**Task objective**
From top to bottom, retype the data exactly, passing over any picture.
++++ Record extracts
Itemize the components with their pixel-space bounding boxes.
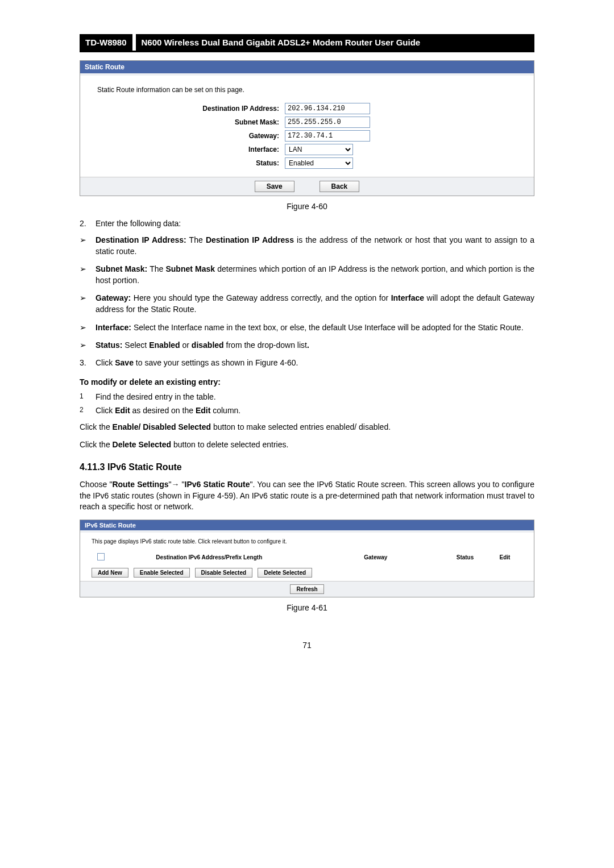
- arrow-icon: ➢: [80, 235, 96, 257]
- modify-heading: To modify or delete an existing entry:: [80, 377, 534, 387]
- panel-desc: Static Route information can be set on t…: [97, 86, 517, 94]
- step-number: 3.: [80, 358, 96, 367]
- bullet-dest-ip: ➢ Destination IP Address: The Destinatio…: [80, 235, 534, 257]
- dest-ip-label: Destination IP Address:: [97, 105, 285, 113]
- doc-title: N600 Wireless Dual Band Gigabit ADSL2+ M…: [136, 34, 534, 51]
- figure-caption-61: Figure 4-61: [80, 603, 534, 612]
- figure-caption-60: Figure 4-60: [80, 202, 534, 211]
- status-label: Status:: [97, 159, 285, 167]
- bullet-subnet-mask: ➢ Subnet Mask: The Subnet Mask determine…: [80, 264, 534, 286]
- arrow-icon: ➢: [80, 322, 96, 334]
- list-text: Find the desired entry in the table.: [96, 392, 534, 401]
- static-route-panel: Static Route Static Route information ca…: [80, 60, 534, 196]
- step-text: Click Save to save your settings as show…: [96, 358, 534, 367]
- doc-header: TD-W8980 N600 Wireless Dual Band Gigabit…: [80, 34, 534, 52]
- disable-selected-button[interactable]: Disable Selected: [195, 568, 252, 578]
- refresh-button[interactable]: Refresh: [290, 584, 323, 594]
- list-number: 2: [80, 406, 96, 415]
- status-select[interactable]: Enabled: [285, 157, 353, 169]
- model-label: TD-W8980: [80, 34, 132, 51]
- panel-title: IPv6 Static Route: [80, 520, 534, 530]
- col-edit: Edit: [488, 554, 522, 560]
- step-number: 2.: [80, 219, 96, 228]
- interface-select[interactable]: LAN: [285, 144, 353, 155]
- bullet-gateway: ➢ Gateway: Here you should type the Gate…: [80, 293, 534, 315]
- delete-selected-button[interactable]: Delete Selected: [258, 568, 312, 578]
- bullet-status: ➢ Status: Select Enabled or disabled fro…: [80, 340, 534, 351]
- table-header-row: Destination IPv6 Address/Prefix Length G…: [92, 550, 522, 564]
- interface-label: Interface:: [97, 146, 285, 153]
- save-button[interactable]: Save: [255, 181, 294, 192]
- gateway-input[interactable]: [285, 130, 370, 142]
- enable-disable-para: Click the Enable/ Disabled Selected butt…: [80, 422, 534, 433]
- add-new-button[interactable]: Add New: [92, 568, 128, 578]
- enable-selected-button[interactable]: Enable Selected: [134, 568, 190, 578]
- arrow-icon: ➢: [80, 293, 96, 315]
- back-button[interactable]: Back: [320, 181, 360, 192]
- bullet-interface: ➢ Interface: Select the Interface name i…: [80, 322, 534, 334]
- col-gateway: Gateway: [309, 554, 442, 560]
- col-dest: Destination IPv6 Address/Prefix Length: [109, 554, 309, 560]
- list-number: 1: [80, 392, 96, 401]
- panel-desc: This page displays IPv6 static route tab…: [92, 538, 522, 545]
- ipv6-static-route-panel: IPv6 Static Route This page displays IPv…: [80, 520, 534, 597]
- col-status: Status: [442, 554, 488, 560]
- section-heading: 4.11.3 IPv6 Static Route: [80, 462, 534, 472]
- list-text: Click Edit as desired on the Edit column…: [96, 406, 534, 415]
- page-number: 71: [80, 641, 534, 650]
- delete-selected-para: Click the Delete Selected button to dele…: [80, 439, 534, 451]
- arrow-icon: ➢: [80, 340, 96, 351]
- dest-ip-input[interactable]: [285, 103, 370, 114]
- step-text: Enter the following data:: [96, 219, 534, 228]
- subnet-mask-input[interactable]: [285, 117, 370, 128]
- gateway-label: Gateway:: [97, 132, 285, 140]
- arrow-icon: ➢: [80, 264, 96, 286]
- panel-title: Static Route: [80, 61, 534, 73]
- section-para: Choose "Route Settings"→ "IPv6 Static Ro…: [80, 479, 534, 513]
- select-all-checkbox[interactable]: [97, 553, 105, 560]
- subnet-mask-label: Subnet Mask:: [97, 118, 285, 126]
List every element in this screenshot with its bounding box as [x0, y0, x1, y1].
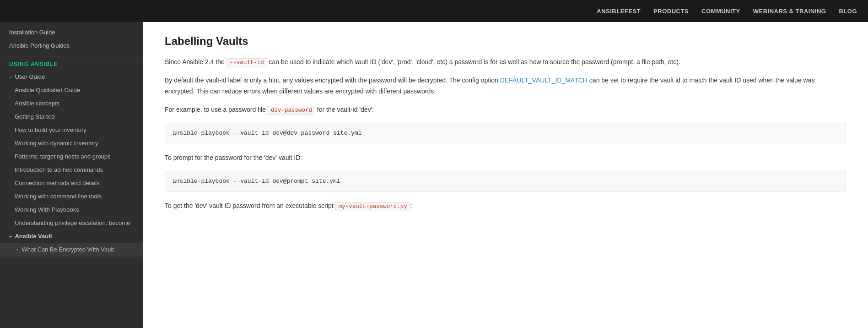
++++++++
**Solution to the exercise**
Itemize the components with their pixel-space bounding boxes.
- arrow-icon: ➢: [80, 235, 96, 257]
- modify-heading: To modify or delete an existing entry:: [80, 377, 534, 387]
- panel-desc: Static Route information can be set on t…: [97, 86, 517, 94]
- step-number: 3.: [80, 358, 96, 367]
- bullet-dest-ip: ➢ Destination IP Address: The Destinatio…: [80, 235, 534, 257]
- dest-ip-label: Destination IP Address:: [97, 105, 285, 113]
- doc-title: N600 Wireless Dual Band Gigabit ADSL2+ M…: [136, 34, 534, 51]
- figure-caption-61: Figure 4-61: [80, 603, 534, 612]
- figure-caption-60: Figure 4-60: [80, 202, 534, 211]
- status-label: Status:: [97, 159, 285, 167]
- bullet-subnet-mask: ➢ Subnet Mask: The Subnet Mask determine…: [80, 264, 534, 286]
- arrow-icon: ➢: [80, 322, 96, 334]
- list-text: Find the desired entry in the table.: [96, 392, 534, 401]
- static-route-panel: Static Route Static Route information ca…: [80, 60, 534, 196]
- step-text: Click Save to save your settings as show…: [96, 358, 534, 367]
- doc-header: TD-W8980 N600 Wireless Dual Band Gigabit…: [80, 34, 534, 52]
- disable-selected-button[interactable]: Disable Selected: [195, 568, 252, 578]
- refresh-button[interactable]: Refresh: [290, 584, 323, 594]
- list-number: 2: [80, 406, 96, 415]
- status-select[interactable]: Enabled: [285, 157, 353, 169]
- model-label: TD-W8980: [80, 34, 132, 51]
- panel-title: IPv6 Static Route: [80, 520, 534, 530]
- col-edit: Edit: [488, 554, 522, 560]
- step-number: 2.: [80, 219, 96, 228]
- interface-select[interactable]: LAN: [285, 144, 353, 155]
- bullet-gateway: ➢ Gateway: Here you should type the Gate…: [80, 293, 534, 315]
- delete-selected-button[interactable]: Delete Selected: [258, 568, 312, 578]
- bullet-status: ➢ Status: Select Enabled or disabled fro…: [80, 340, 534, 351]
- table-header-row: Destination IPv6 Address/Prefix Length G…: [92, 550, 522, 564]
- interface-label: Interface:: [97, 146, 285, 153]
- save-button[interactable]: Save: [255, 181, 294, 192]
- gateway-input[interactable]: [285, 130, 370, 142]
- enable-disable-para: Click the Enable/ Disabled Selected butt…: [80, 422, 534, 433]
- add-new-button[interactable]: Add New: [92, 568, 128, 578]
- enable-selected-button[interactable]: Enable Selected: [134, 568, 190, 578]
- arrow-icon: ➢: [80, 293, 96, 315]
- back-button[interactable]: Back: [320, 181, 360, 192]
- bullet-interface: ➢ Interface: Select the Interface name i…: [80, 322, 534, 334]
- col-gateway: Gateway: [309, 554, 442, 560]
- col-dest: Destination IPv6 Address/Prefix Length: [109, 554, 309, 560]
- list-number: 1: [80, 392, 96, 401]
- panel-desc: This page displays IPv6 static route tab…: [92, 538, 522, 545]
- ipv6-static-route-panel: IPv6 Static Route This page displays IPv…: [80, 520, 534, 597]
- col-status: Status: [442, 554, 488, 560]
- section-heading: 4.11.3 IPv6 Static Route: [80, 462, 534, 472]
- list-text: Click Edit as desired on the Edit column…: [96, 406, 534, 415]
- page-number: 71: [80, 641, 534, 650]
- delete-selected-para: Click the Delete Selected button to dele…: [80, 439, 534, 451]
- arrow-icon: ➢: [80, 340, 96, 351]
- dest-ip-input[interactable]: [285, 103, 370, 114]
- step-text: Enter the following data:: [96, 219, 534, 228]
- subnet-mask-input[interactable]: [285, 117, 370, 128]
- gateway-label: Gateway:: [97, 132, 285, 140]
- arrow-icon: ➢: [80, 264, 96, 286]
- panel-title: Static Route: [80, 61, 534, 73]
- section-para: Choose "Route Settings"→ "IPv6 Static Ro…: [80, 479, 534, 513]
- select-all-checkbox[interactable]: [97, 553, 105, 560]
- subnet-mask-label: Subnet Mask:: [97, 118, 285, 126]
List every element in this screenshot with its bounding box as [x0, y0, x1, y1].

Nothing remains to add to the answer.